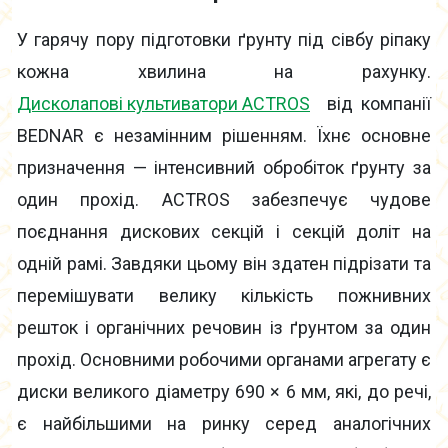
У гарячу пору підготовки ґрунту під сівбу ріпаку
кожна хвилина на рахунку.
Дисколапові культиватори ACTROS
від компанії
BEDNAR є незамінним рішенням. Їхнє основне
призначення — інтенсивний обробіток ґрунту за
один прохід. ACTROS забезпечує чудове
поєднання дискових секцій і секцій доліт на
одній рамі. Завдяки цьому він здатен підрізати та
перемішувати велику кількість пожнивних
решток і органічних речовин із ґрунтом за один
прохід. Основними робочими органами агрегату є
диски великого діаметру 690 × 6 мм, які, до речі,
є найбільшими на ринку серед аналогічних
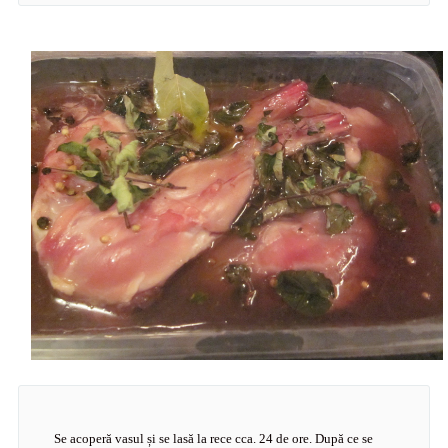
Se acoperă vasul și se lasă la rece cca. 24 de ore. După ce se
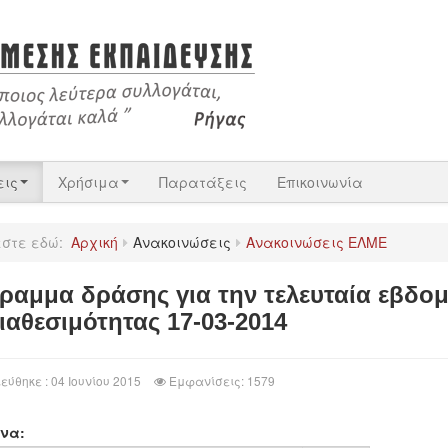
εις
Χρήσιμα
Παρατάξεις
Επικοινωνία
εστε εδώ:
Αρχική
Ανακοινώσεις
Ανακοινώσεις ΕΛΜΕ
ραμμα δράσης για την τελευταία εβδο
ιαθεσιμότητας 17-03-2014
εύθηκε : 04 Ιουνίου 2015
Εμφανίσεις: 1579
να:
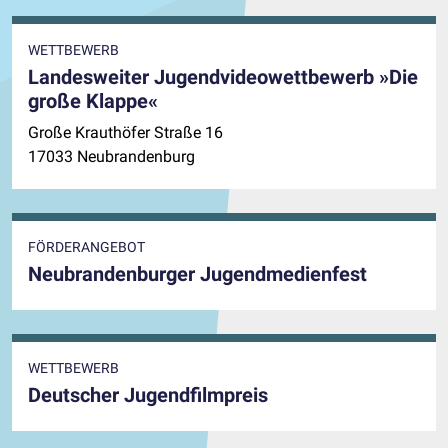
WETTBEWERB
Landesweiter Jugendvideowettbewerb »Die
große Klappe«
Große Krauthöfer Straße 16
17033 Neubrandenburg
FÖRDERANGEBOT
Neubrandenburger Jugendmedienfest
WETTBEWERB
Deutscher Jugendfilmpreis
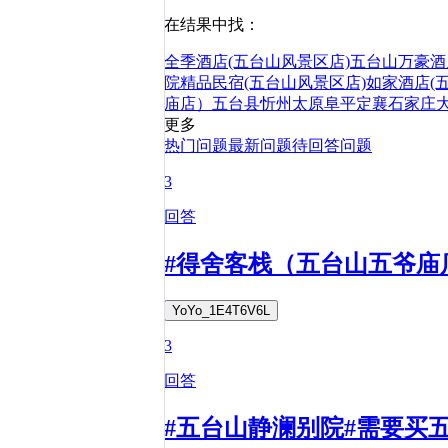
在结果中找：
全季酒店(五台山风景区店)
五台山万豪酒
院精品民宿(五台山风景区店)
如家酒店(
庙店）
五台县
忻州
太原
阜平
定襄
石家庄
更多
热门问题
最新问题
待回答问题
3
回答
#得舍客栈（五台山五爷庙
YoYo_1E4T6V6L
3
回答
#五台山静澜别院#需要买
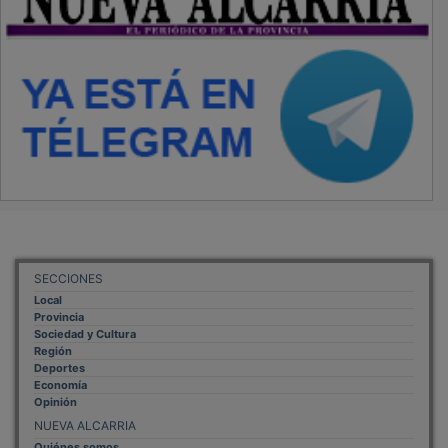
SECCIONES
Local
Provincia
Sociedad y Cultura
Región
Deportes
Economía
Opinión
NUEVA ALCARRIA
Quiénes somos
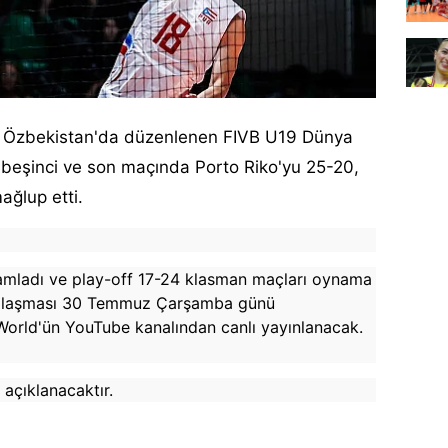
ız, Özbekistan'da düzenlenen FIVB U19 Dünya
beşinci ve son maçında Porto Riko'yu 25-20,
ağlup etti.
amamladı ve play-off 17-24 klasman maçları oynama
arşılaşması 30 Temmuz Çarşamba günü
World'ün YouTube kanalından canlı yayınlanacak.
açıklanacaktır.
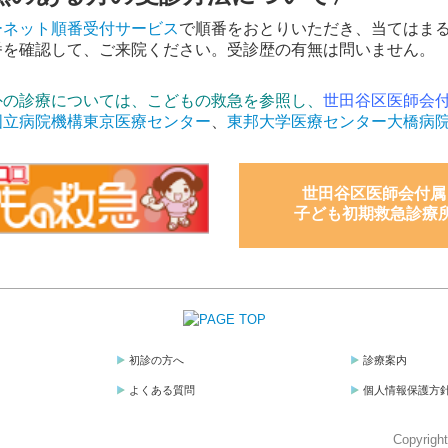
ーネット順番受付サービス
で順番をおとりいただき、当てはま
番を確認して、ご来院ください。受診歴の有無は問いません。
外の診療については、こどもの救急を参照し、
世田谷区医師会
国立病院機構東京医療センター
、
東邦大学医療センター大橋病
世田谷区医師会付属

子ども初期救急診療
初診の方へ
診療案内
よくある質問
個人情報保護方
Copyrig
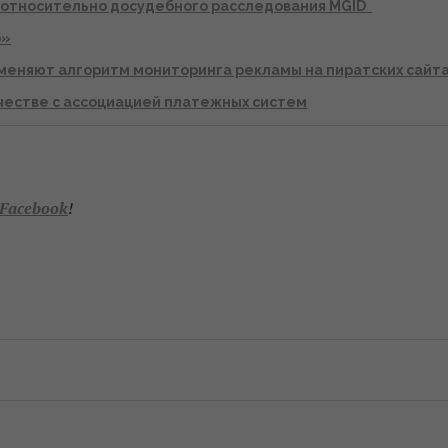
 относительно досудебного расследования MGID
о»
меняют алгоритм мониторинга рекламы на пиратских сайт
честве с ассоциацией платежных систем
Facebook
!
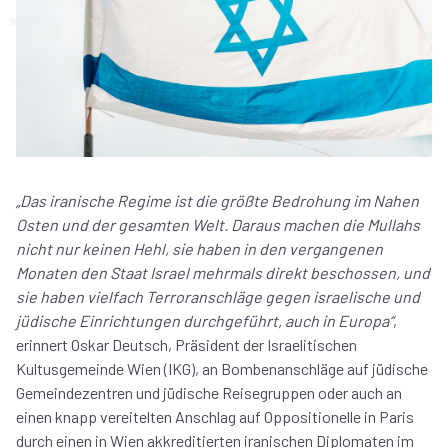
„Das iranische Regime ist die größte Bedrohung im Nahen
Osten und der gesamten Welt. Daraus machen die Mullahs
nicht nur keinen Hehl, sie haben in den vergangenen
Monaten den Staat Israel mehrmals direkt beschossen, und
sie haben vielfach Terroranschläge gegen israelische und
jüdische Einrichtungen durchgeführt, auch in Europa“
,
erinnert Oskar Deutsch, Präsident der Israelitischen
Kultusgemeinde Wien (IKG), an Bombenanschläge auf jüdische
Gemeindezentren und jüdische Reisegruppen oder auch an
einen knapp vereitelten Anschlag auf Oppositionelle in Paris
durch einen in Wien akkreditierten iranischen Diplomaten im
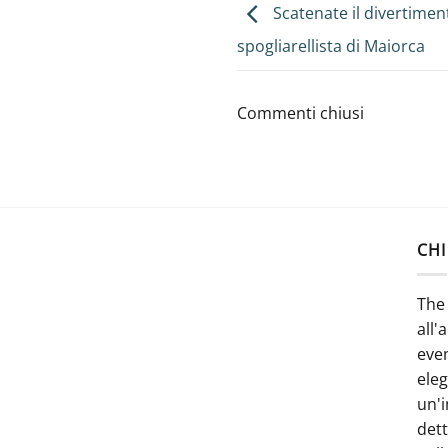
Scatenate il divertimen
spogliarellista di Maiorca
Commenti chiusi
CHI
The 
all'
even
ele
un'i
dett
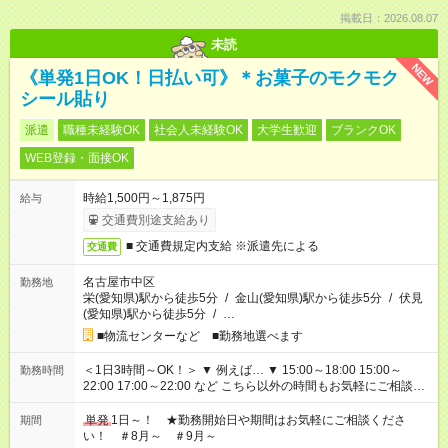
掲載日：2026.08.07
未読
NEW
《単発1日OK！日払い可》＊お菓子のモクモク
シール貼り
派遣
職種未経験OK
社会人未経験OK
大学生歓迎
ブランクOK
WEB登録・面接OK
時給1,500円～1,875円
給与
交通費別途支給あり
■ 交通費規定内支給 ※派遣先による
交通費
名古屋市中区
勤務地
栄(愛知県)駅から徒歩5分
/
金山(愛知県)駅から徒歩5分
/
伏見
(愛知県)駅から徒歩5分
/
…
■物流センターなど ■勤務地選べます
＜1日3時間～OK！＞ ▼ 例えば… ▼ 15:00～18:00 15:00～
勤務時間
22:00 17:00～22:00 など こちら以外の時間もお気軽にご相談く
ださい！
単発
1日～！ ★勤務開始日や期間はお気軽にご相談くださ
期間
い！ ＃8月～ ＃9月～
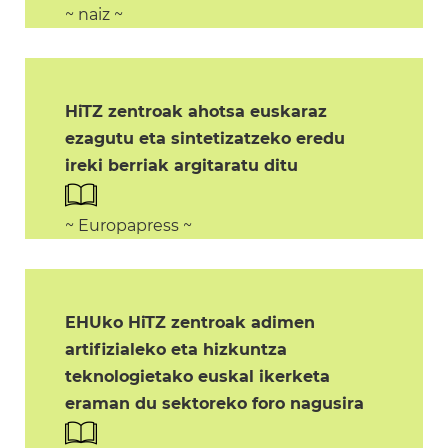
~ naiz ~
HiTZ zentroak ahotsa euskaraz
ezagutu eta sintetizatzeko eredu
ireki berriak argitaratu ditu
~ Europapress ~
EHUko HiTZ zentroak adimen
artifizialeko eta hizkuntza
teknologietako euskal ikerketa
eraman du sektoreko foro nagusira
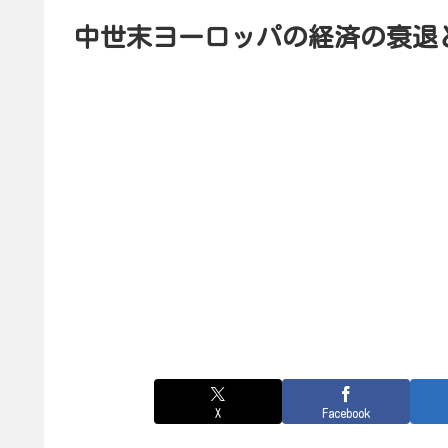
中世末ヨーロッパの経済の衰退
X
Facebook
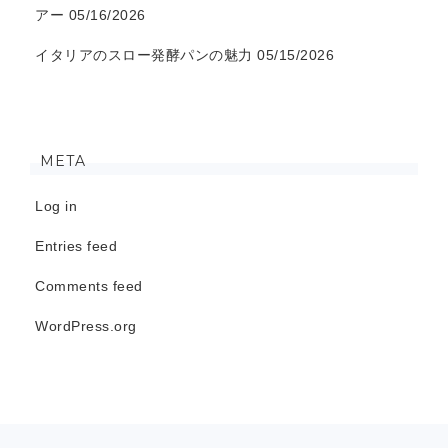
アー
05/16/2026
イタリアのスロー発酵パンの魅力
05/15/2026
META
Log in
Entries feed
Comments feed
WordPress.org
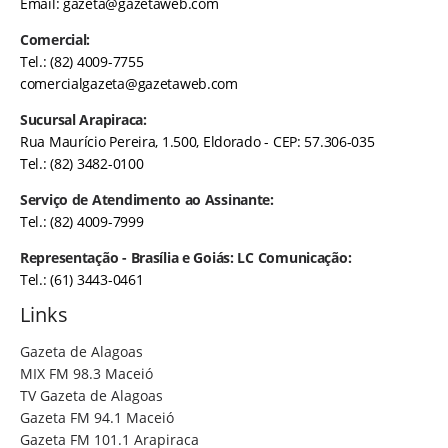
Email:
gazeta@gazetaweb.com
Comercial:
Tel.: (82) 4009-7755
comercialgazeta@gazetaweb.com
Sucursal Arapiraca:
Rua Maurício Pereira, 1.500, Eldorado - CEP: 57.306-035
Tel.: (82) 3482-0100
Serviço de Atendimento ao Assinante:
Tel.: (82) 4009-7999
Representação - Brasília e Goiás: LC Comunicação:
Tel.: (61) 3443-0461
Links
Gazeta de Alagoas
MIX FM 98.3 Maceió
TV Gazeta de Alagoas
Gazeta FM 94.1 Maceió
Gazeta FM 101.1 Arapiraca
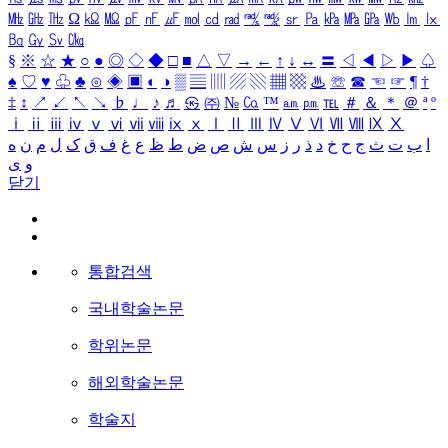
㎒
㎓
㎔
Ω
㏀
㏁
㎊
㎋
㎌
㏖
㏅
㎭
㎮
㎯
㏛
㎩
㎪
㎫
㎬
㏝
㏐
㏓
㏃
㏉
㏜
㏆
§
※
☆
★
○
●
◎
◇
◆
□
■
△
▽
→
←
↑
↓
↔
〓
◁
◀
▷
▶
♤
♠
♡
♥
♧
♣
⊙
◈
▣
◐
◑
▒
▤
▥
▨
▧
▦
▩
♨
☏
☎
☜
☞
¶
†
‡
↕
↗
↙
↖
↘
♭
♩
♪
♬
㉿
㈜
№
㏇
™
㏂
㏘
℡
＃
＆
＊
＠
ª
º
ⅰ
ⅱ
ⅲ
ⅳ
ⅴ
ⅵ
ⅶ
ⅷ
ⅸ
ⅹ
Ⅰ
Ⅱ
Ⅲ
Ⅳ
Ⅴ
Ⅵ
Ⅶ
Ⅷ
Ⅸ
Ⅹ
ا
ب
ت
ث
ج
ح
خ
د
ذ
ر
ز
س
ش
ص
ض
ط
ظ
ع
غ
ف
ق
ک
ل
م
ن
ه
و
ی
닫기
통합검색
국내학술논문
학위논문
해외학술논문
학술지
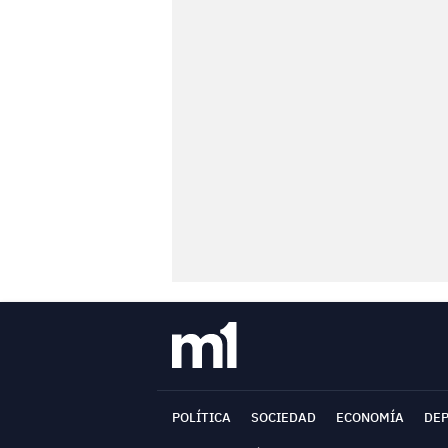
POLÍTICA
SOCIEDAD
ECONOMÍA
DE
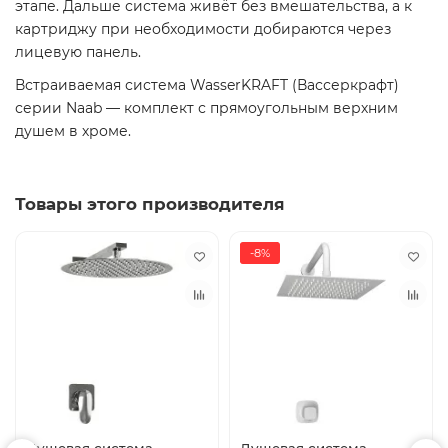
этапе. Дальше система живёт без вмешательства, а к
картриджу при необходимости добираются через
лицевую панель.
Встраиваемая система WasserKRAFT (Вассеркрафт)
серии Naab — комплект с прямоугольным верхним
душем в хроме.
Товары этого производителя
-8%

────────

◆ Action item ◆
Although pictures appear among the entries, please set down only the lines from the one with "掲載日：2026.08.07" up to and including the one with "teknologietako euskal ikerketa", word for word.

◆ Reply to the task ◆
掲載日：2026.08.07
未読
NEW
《単発1日OK！日払い可》＊お菓子のモクモク
シール貼り
派遣
職種未経験OK
社会人未経験OK
大学生歓迎
ブランクOK
WEB登録・面接OK
時給1,500円～1,875円
給与
交通費別途支給あり
■ 交通費規定内支給 ※派遣先による
交通費
名古屋市中区
勤務地
栄(愛知県)駅から徒歩5分
/
金山(愛知県)駅から徒歩5分
/
伏見
(愛知県)駅から徒歩5分
/
…
■物流センターなど ■勤務地選べます
＜1日3時間～OK！＞ ▼ 例えば… ▼ 15:00～18:00 15:00～
勤務時間
22:00 17:00～22:00 など こちら以外の時間もお気軽にご相談く
ださい！
単発
1日～！ ★勤務開始日や期間はお気軽にご相談くださ
期間
い！ ＃8月～ ＃9月～
~ naiz ~
HiTZ zentroak ahotsa euskaraz
ezagutu eta sintetizatzeko eredu
ireki berriak argitaratu ditu
~ Europapress ~
EHUko HiTZ zentroak adimen
artifizialeko eta hizkuntza
teknologietako euskal ikerketa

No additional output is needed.